==== Raw data

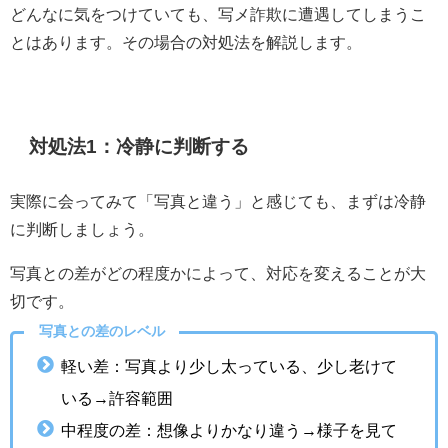
どんなに気をつけていても、写メ詐欺に遭遇してしまうこ
とはあります。その場合の対処法を解説します。
対処法1：冷静に判断する
実際に会ってみて「写真と違う」と感じても、まずは冷静
に判断しましょう。
写真との差がどの程度かによって、対応を変えることが大
切です。
写真との差のレベル
軽い差：写真より少し太っている、少し老けて
いる→許容範囲
中程度の差：想像よりかなり違う→様子を見て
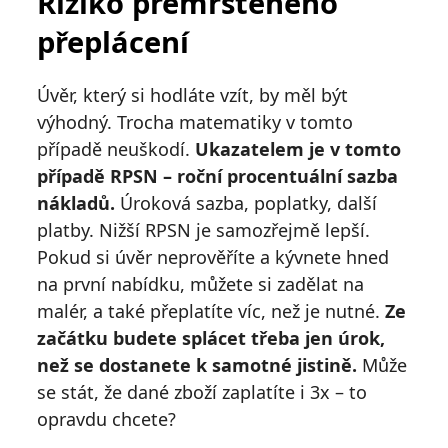
Riziko přemrštěného
přeplácení
Úvěr, který si hodláte vzít, by měl být
výhodný. Trocha matematiky v tomto
případě neuškodí.
Ukazatelem je v tomto
případě RPSN – roční procentuální sazba
nákladů.
Úroková sazba, poplatky, další
platby. Nižší RPSN je samozřejmě lepší.
Pokud si úvěr neprověříte a kývnete hned
na první nabídku, můžete si zadělat na
malér, a také přeplatíte víc, než je nutné.
Ze
začátku budete splácet třeba jen úrok,
než se dostanete k samotné jistině.
Může
se stát, že dané zboží zaplatíte i 3x – to
opravdu chcete?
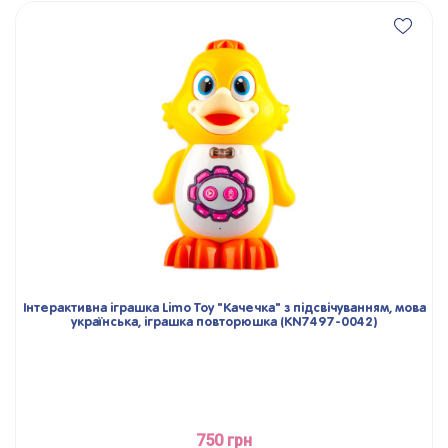
Інтерактивна іграшка Limo Toy "Качечка" з підсвічуванням, мова
українська, іграшка повторюшка (KN7497-0042)
750 грн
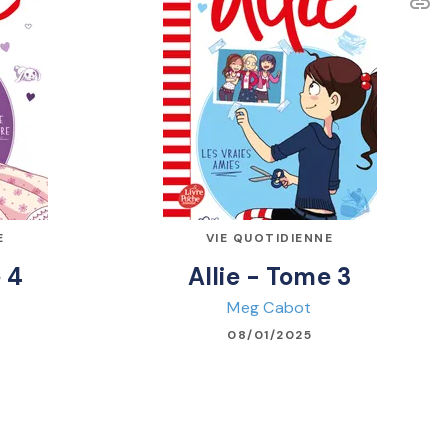
link
C
E
VIE QUOTIDIENNE
 4
Allie - Tome 3
Meg Cabot
08/01/2025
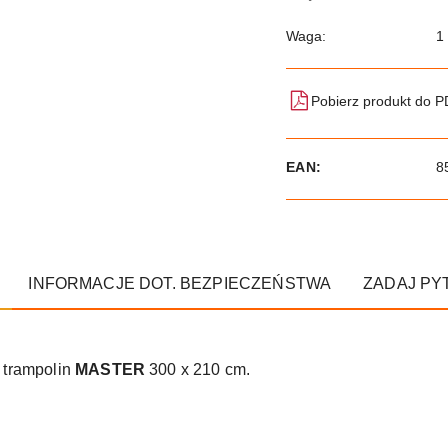
Waga:
1
Pobierz produkt do 
EAN:
8
INFORMACJE DOT. BEZPIECZEŃSTWA
ZADAJ PY
 trampolin
MASTER
300 x 210 cm.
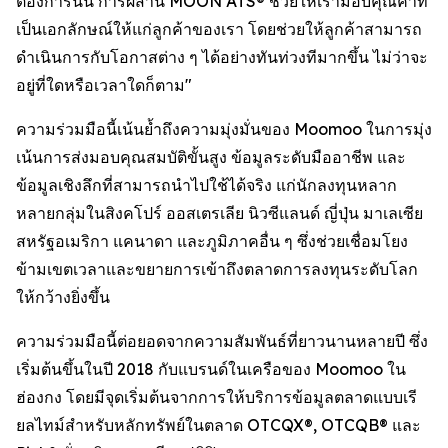
ต้องการนั้น การผสาน MOON ATS® ช่วยให้เรามอบคุณค่าที่
เป็นเอกลักษณ์ให้แก่ลูกค้าของเรา โดยช่วยให้ลูกค้าสามารถ
ดำเนินการกับโอกาสต่าง ๆ ได้อย่างทันท่วงทีมากขึ้น ไม่ว่าจะ
อยู่ที่ใดหรือเวลาใดก็ตาม"
ความร่วมมือนี้เน้นย้ำถึงความมุ่งมั่นของ Moomoo ในการมุ่ง
เน้นการส่งมอบคุณสมบัติขั้นสูง ข้อมูลระดับมืออาชีพ และ
ข้อมูลเชิงลึกที่สามารถนำไปใช้ได้จริง แก่นักลงทุนหลาก
หลายกลุ่มในสิงคโปร์ ออสเตรเลีย นิวซีแลนด์ ญี่ปุ่น มาเลเซีย
สหรัฐอเมริกา แคนาดา และภูมิภาคอื่น ๆ ซึ่งช่วยเชื่อมโยง
ข้ามเขตเวลาและขยายการเข้าถึงตลาดการลงทุนระดับโลก
ให้กว้างยิ่งขึ้น
ความร่วมมือนี้ต่อยอดจากความสัมพันธ์ที่ยาวนานหลายปี ซึ่ง
เริ่มต้นขึ้นในปี 2018 กับแบรนด์ในเครือของ Moomoo ใน
ฮ่องกง โดยมีจุดเริ่มต้นจากการให้บริการข้อมูลตลาดแบบเรี
ยลไทม์สำหรับหลักทรัพย์ในตลาด OTCQX®, OTCQB® และ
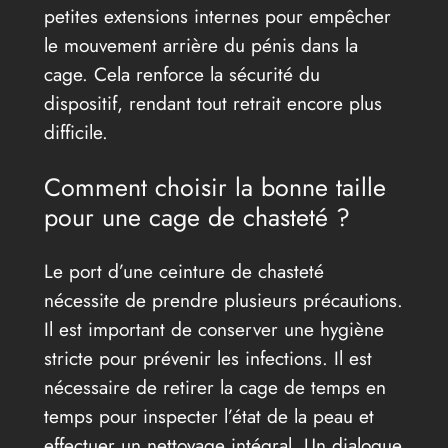
petites extensions internes pour empêcher
le mouvement arrière du pénis dans la
cage. Cela renforce la sécurité du
dispositif, rendant tout retrait encore plus
difficile.
Comment choisir la bonne taille
pour une cage de chasteté ?
Le port d’une ceinture de chasteté
nécessite de prendre plusieurs précautions.
Il est important de conserver une hygiène
stricte pour prévenir les infections. Il est
nécessaire de retirer la cage de temps en
temps pour inspecter l’état de la peau et
effectuer un nettoyage intégral. Un dialogue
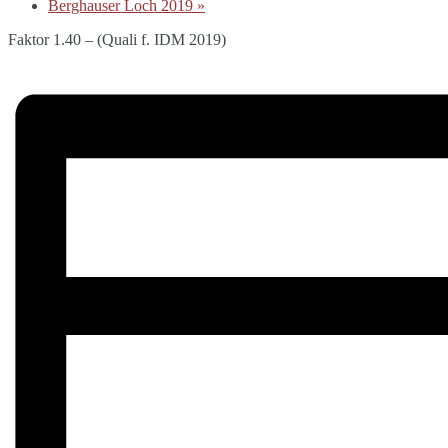
Berghauser Loch 2019
»
Faktor 1.40 – (Quali f. IDM 2019)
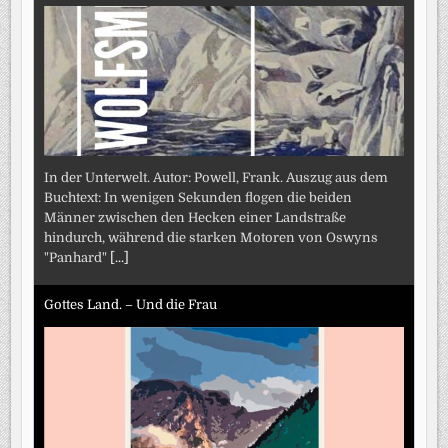
In der Unterwelt. Autor: Powell, Frank. Auszug aus dem
Buchtext: In wenigen Sekunden flogen die beiden
Männer zwischen den Hecken einer Landstraße
hindurch, während die starken Motoren von Oswyns
"Panhard"
[...]
Gottes Land. – Und die Frau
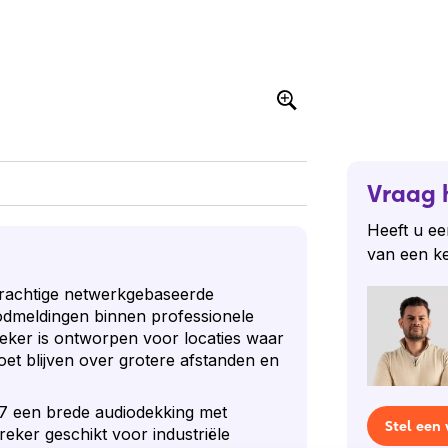
Vraag 
Heeft u ee
van een k
rachtige netwerkgebaseerde
dmeldingen binnen professionele
eker is ontworpen voor locaties waar
et blijven over grotere afstanden en
07 een brede audiodekking met
Stel een
eker geschikt voor industriële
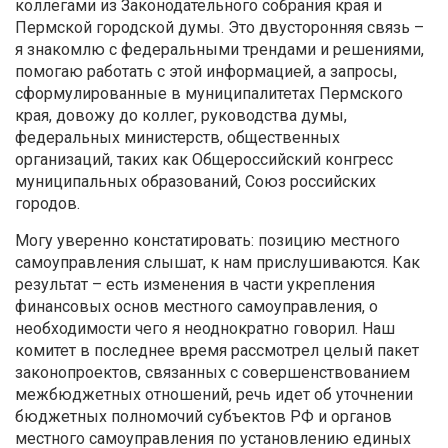
коллегами из Законодательного собрания края и
Пермской городской думы. Это двусторонняя связь –
я знакомлю с федеральными трендами и решениями,
помогаю работать с этой информацией, а запросы,
сформулированные в муниципалитетах Пермского
края, довожу до коллег, руководства думы,
федеральных министерств, общественных
организаций, таких как Общероссийский конгресс
муниципальных образований, Союз российских
городов.
Могу уверенно констатировать: позицию местного
самоуправления слышат, к нам прислушиваются. Как
результат – есть изменения в части укрепления
финансовых основ местного самоуправления, о
необходимости чего я неоднократно говорил. Наш
комитет в последнее время рассмотрел целый пакет
законопроектов, связанных с совершенствованием
межбюджетных отношений, речь идет об уточнении
бюджетных полномочий субъектов РФ и органов
местного самоуправления по установлению единых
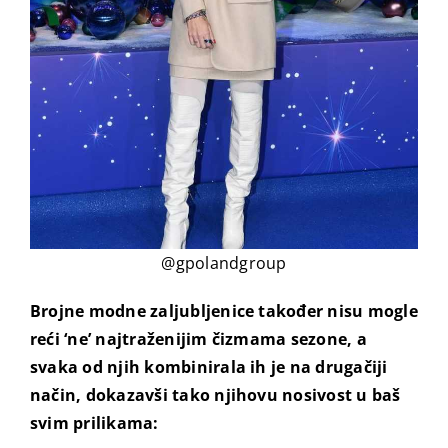
@gpolandgroup
Brojne modne zaljubljenice također nisu mogle
reći ‘ne’ najtraženijim čizmama sezone, a
svaka od njih kombinirala ih je na drugačiji
način, dokazavši tako njihovu nosivost u baš
svim prilikama:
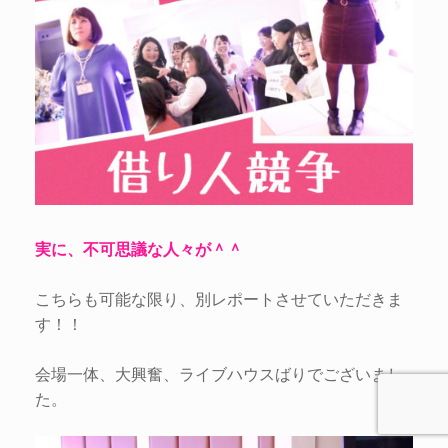
実に、不可思議な人々が＾＾
こちらも可能な限り、別レポートさせていただきま
す！！
会場一体、大興奮、ライブハウスばりでございまし
た。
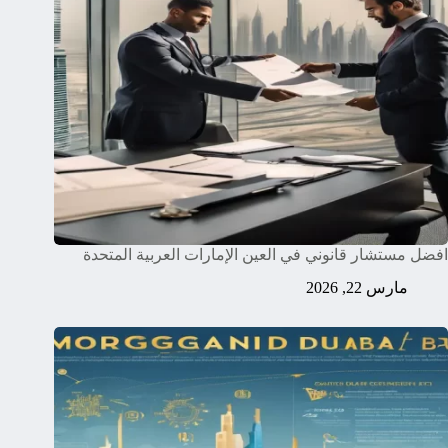
افضل مستشار قانوني في العين الإمارات العربية المتحدة
مارس 22, 2026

========

■ What needs to be done
Your answer must consist solely of the lines above between the line holding "เป็นเอกลักษณ์ใ" and the line holding "ยลไทม์สำหรับหลักทรัพย์ในตลาด OTCQX®, OTCQB®", inclusive, copied exactly.

■ Finished task
เป็นเอกลักษณ์ให้แก่ลูกค้าของเรา โดยช่วยให้ลูกค้าสามารถ
ดำเนินการกับโอกาสต่าง ๆ ได้อย่างทันท่วงทีมากขึ้น ไม่ว่าจะ
อยู่ที่ใดหรือเวลาใดก็ตาม"
ความร่วมมือนี้เน้นย้ำถึงความมุ่งมั่นของ Moomoo ในการมุ่ง
เน้นการส่งมอบคุณสมบัติขั้นสูง ข้อมูลระดับมืออาชีพ และ
ข้อมูลเชิงลึกที่สามารถนำไปใช้ได้จริง แก่นักลงทุนหลาก
หลายกลุ่มในสิงคโปร์ ออสเตรเลีย นิวซีแลนด์ ญี่ปุ่น มาเลเซีย
สหรัฐอเมริกา แคนาดา และภูมิภาคอื่น ๆ ซึ่งช่วยเชื่อมโยง
ข้ามเขตเวลาและขยายการเข้าถึงตลาดการลงทุนระดับโลก
ให้กว้างยิ่งขึ้น
ความร่วมมือนี้ต่อยอดจากความสัมพันธ์ที่ยาวนานหลายปี ซึ่ง
เริ่มต้นขึ้นในปี 2018 กับแบรนด์ในเครือของ Moomoo ใน
ฮ่องกง โดยมีจุดเริ่มต้นจากการให้บริการข้อมูลตลาดแบบเรี
ยลไทม์สำหรับหลักทรัพย์ในตลาด OTCQX®, OTCQB® และ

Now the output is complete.